# Importing necessary modules.

In [2]:
import os
import json
import pandas
import cleaning_api

# Installing the data cleaning service. (just for the first usage time)
If it is the first time that you want to run the data cleaning service on your system, you need to consider the following instructions:
1. Make sure that you have installed
    - Linux (Ubuntu/Debian recommended)
    - Python 2.7
    - Oracle Java 1.8
    - Apache Ant 1.8.2+
    - PostgreSQL 9.2+
2. Call the following method to install data cleaing tools. 

In [3]:
cleaning_api.install_tools()

dBoost is installed.
KATARA is installed.
To configure NADEEF, please follow the following steps:
1. Create a database entitled 'nadeef' in the postgres.
2. Inter your postgres username: postgres
3. Inter your postgres password: 1234
NADEEF is installed.


# Entering path of input and output JSON files.
For example,
- As input: sources.json
- As output: destination.json

In [5]:
input_file_path = raw_input("Please enter path of input JSON file: ")
output_file_path = raw_input("Please enter path of output JSON file: ")

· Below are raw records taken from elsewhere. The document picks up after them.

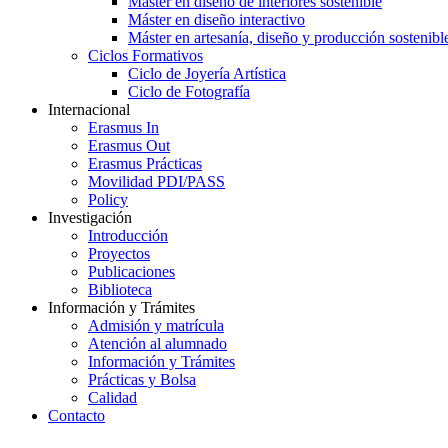
Máster en diseño de interiores sostenible
Máster en diseño interactivo
Máster en artesanía, diseño y producción sostenibl
Ciclos Formativos
Ciclo de Joyería Artística
Ciclo de Fotografía
Internacional
Erasmus In
Erasmus Out
Erasmus Prácticas
Movilidad PDI/PASS
Policy
Investigación
Introducción
Proyectos
Publicaciones
Biblioteca
Información y Trámites
Admisión y matrícula
Atención al alumnado
Información y Trámites
Prácticas y Bolsa
Calidad
Contacto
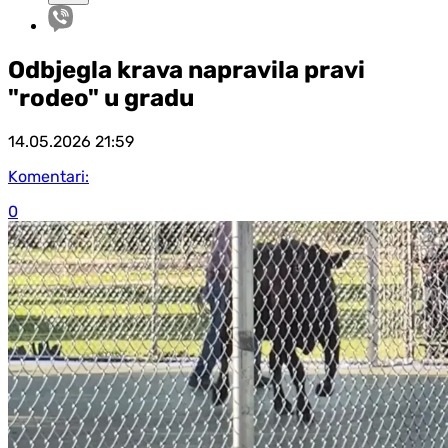
Odbjegla krava napravila pravi
"rodeo" u gradu
14.05.2026
21:59
Komentari:
0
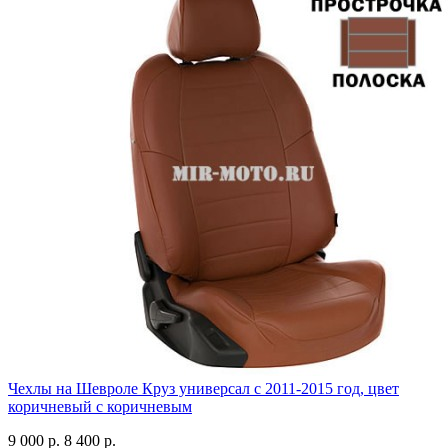
Чехлы на Шевроле Круз универсал с 2011-2015 год, цвет
коричневый с коричневым
9 000 р.
8 400 р.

Please enter path of input JSON file: sources.json
Please enter path of output JSON file: destination.json


# Reading the input and output JSON files.

In [6]:
input_dictionary = json.load(open(input_file_path, "r"))
input_folder = input_dictionary["CSV"]["dir"]
if input_dictionary["CSV"]["table"]:
    input_tables = input_dictionary["CSV"]["table"].split(";")
else:
    input_tables = os.listdir(input_folder)
output_dictionary = json.load(open(output_file_path, "r"))
output_folder = output_dictionary["CSV"]["dir"]
if not os.path.exists(output_folder):
    os.mkdir(output_folder)

# Iterating over the input dataset tables and running data cleaning tools.
Available data cleaning tools are:
- **dboost**
    - Recommended parameters for dboost are:
        - ["gaussian", "2"]
        - ["histogram", "0.8", "0.2"]
        - ["mixture", "2", "0.01"]
        - ["partitionedhistogram", "10", "0.8", "0.1"]    
- **nadeef**
    - Proper parameter for nadeef is list of existing functional dependencies in the dataset. For example,
    
    [["A", "B"], ["X, Y", "Z"]]
    
    means that the functional dependencies A -> B and X, Y -> Z exist among the attributes A, B, X, Y, and Z in the dataset.
- **openrefine**
    - Proper parameter for the openrefine is list of existing patterns for different attributes of the dataset. For example,
    
    [["A", "`^[\d]{3}$`"], ["B", "`^[A-Za-z]+$`"]]
    
    means that the attribute A must have only 3-digit values and the attribute B must have only alphabetical values.

In [14]:
for table in input_tables:
    dataset_path = os.path.join(input_folder, table)
    table_data = cleaning_api.read_csv_dataset(dataset_path)
    print "The dataset's atributes are:"
    print table_data[0]
    # df = pandas.DataFrame(data=table_data[1:], columns=table_data[0])
    # print df.head()[["price", "^[\d]+$"], ["brand_name", "^[\w]+$"]]
    tool_name = raw_input("Please enter the name of data cleaning tool: ")
    exec("tool_parameters = " + raw_input("Please enter the proper parameter list: "))
    run_input = {
        "dataset": {
            "type": "csv",
            "param": [dataset_path]
        },
        "tool": {
            "name": tool_name,
            "param": tool_parameters
            }
    }
    results_list = cleaning_api.run_data_cleaning_job(run_input)
    result_path = os.path.join(output_folder, table)
    cleaning_api.write_csv_dataset(result_path, [["row", "column", "value"]] + results_list)
    print "The results have been written into the {}\n--------------------------------------".format(result_path)

The dataset's atributes are:
[u'title', u'url', u'model', u'mileage', u'price', u'contact_number', u'vtype', u'brand_name']
Please enter the name of data cleaning tool: nadeef
Please enter the proper parameter list: [["title", "brand_name"]]
The results have been written into the outputs/sample.csv
--------------------------------------